▶ Collected data
--------------------------------------------------

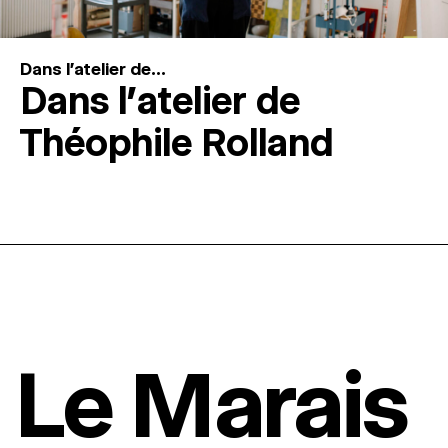
Dans l'atelier de...
Dans l’atelier de
Théophile Rolland
Le Marais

--------------------------------------------------

▶ Requirement
All of the listing above must be output exactly, except for its pictures.

▶ Completed exercise
Dans l'atelier de...
Dans l’atelier de
Théophile Rolland
Le Marais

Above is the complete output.